> WHAT IS REQUIRED
Return the data below unchanged. Drop any pictures.

> DATA IN THIS EXERCISE
"""

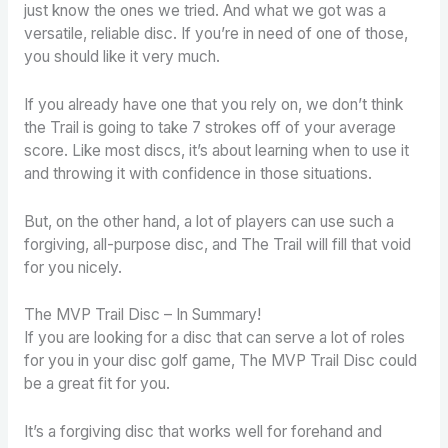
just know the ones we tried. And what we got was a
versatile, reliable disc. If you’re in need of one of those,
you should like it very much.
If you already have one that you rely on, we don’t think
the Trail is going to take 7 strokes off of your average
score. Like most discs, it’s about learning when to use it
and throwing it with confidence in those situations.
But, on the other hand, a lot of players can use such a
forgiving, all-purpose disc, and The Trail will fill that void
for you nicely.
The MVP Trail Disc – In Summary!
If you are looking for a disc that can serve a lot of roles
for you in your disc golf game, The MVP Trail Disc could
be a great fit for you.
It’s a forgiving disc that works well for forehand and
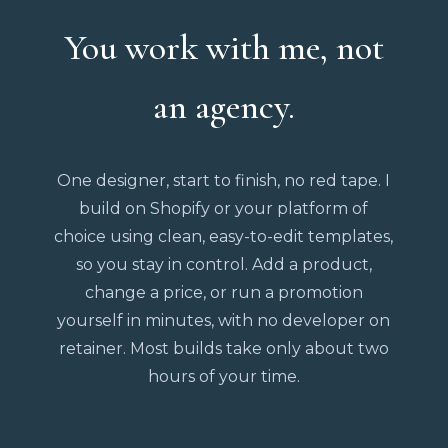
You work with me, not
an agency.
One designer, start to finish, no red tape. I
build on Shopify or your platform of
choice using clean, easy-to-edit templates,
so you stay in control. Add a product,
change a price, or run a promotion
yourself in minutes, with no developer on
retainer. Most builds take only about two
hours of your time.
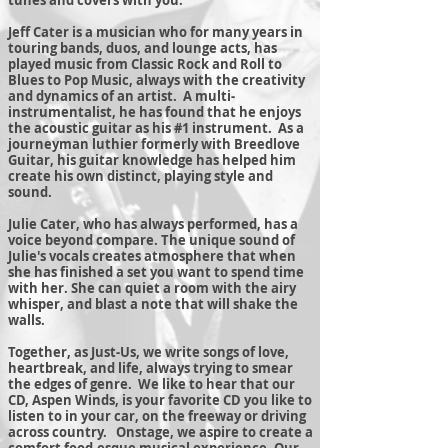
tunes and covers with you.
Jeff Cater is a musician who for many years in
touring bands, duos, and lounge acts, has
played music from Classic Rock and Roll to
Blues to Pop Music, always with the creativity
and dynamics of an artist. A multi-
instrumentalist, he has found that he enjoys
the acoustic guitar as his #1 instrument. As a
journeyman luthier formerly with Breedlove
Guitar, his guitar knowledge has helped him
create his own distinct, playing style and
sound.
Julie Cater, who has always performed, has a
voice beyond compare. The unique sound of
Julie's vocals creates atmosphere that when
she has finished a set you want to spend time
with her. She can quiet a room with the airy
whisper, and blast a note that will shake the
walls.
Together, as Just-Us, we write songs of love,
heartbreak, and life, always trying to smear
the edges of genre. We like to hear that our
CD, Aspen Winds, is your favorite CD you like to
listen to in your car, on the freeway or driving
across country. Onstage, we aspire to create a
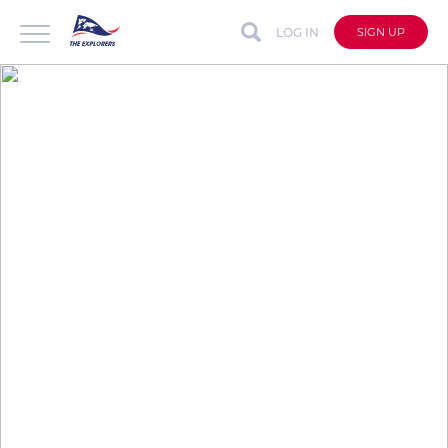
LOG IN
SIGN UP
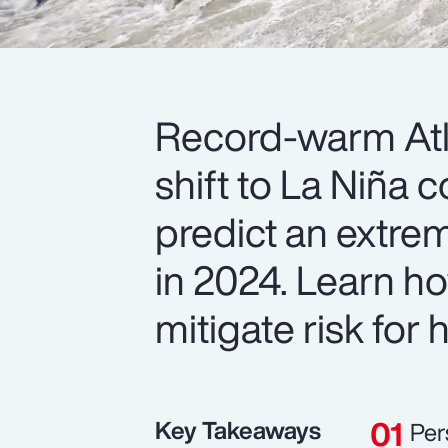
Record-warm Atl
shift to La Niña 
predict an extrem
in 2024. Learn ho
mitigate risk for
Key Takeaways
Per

"""

> WRITTEN SOLUTION
just know the ones we tried. And what we got was a
versatile, reliable disc. If you’re in need of one of those,
you should like it very much.
If you already have one that you rely on, we don’t think
the Trail is going to take 7 strokes off of your average
score. Like most discs, it’s about learning when to use it
and throwing it with confidence in those situations.
But, on the other hand, a lot of players can use such a
forgiving, all-purpose disc, and The Trail will fill that void
for you nicely.
The MVP Trail Disc – In Summary!
If you are looking for a disc that can serve a lot of roles
for you in your disc golf game, The MVP Trail Disc could
be a great fit for you.
It’s a forgiving disc that works well for forehand and
You work with me, not
an agency.
One designer, start to finish, no red tape. I
build on Shopify or your platform of
choice using clean, easy-to-edit templates,
so you stay in control. Add a product,
change a price, or run a promotion
yourself in minutes, with no developer on
retainer. Most builds take only about two
hours of your time.
tunes and covers with you.
Jeff Cater is a musician who for many years in
touring bands, duos, and lounge acts, has
played music from Classic Rock and Roll to
Blues to Pop Music, always with the creativity
and dynamics of an artist. A multi-
instrumentalist, he has found that he enjoys
the acoustic guitar as his #1 instrument. As a
journeyman luthier formerly with Breedlove
Guitar, his guitar knowledge has helped him
create his own distinct, playing style and
sound.
Julie Cater, who has always performed, has a
voice beyond compare. The unique sound of
Julie's vocals creates atmosphere that when
she has finished a set you want to spend time
with her. She can quiet a room with the airy
whisper, and blast a note that will shake the
walls.
Together, as Just-Us, we write songs of love,
heartbreak, and life, always trying to smear
the edges of genre. We like to hear that our
CD, Aspen Winds, is your favorite CD you like to
listen to in your car, on the freeway or driving
across country. Onstage, we aspire to create a
LOG IN
SIGN UP
Record-warm Atl
shift to La Niña 
predict an extrem
in 2024. Learn ho
mitigate risk for
Key Takeaways
Per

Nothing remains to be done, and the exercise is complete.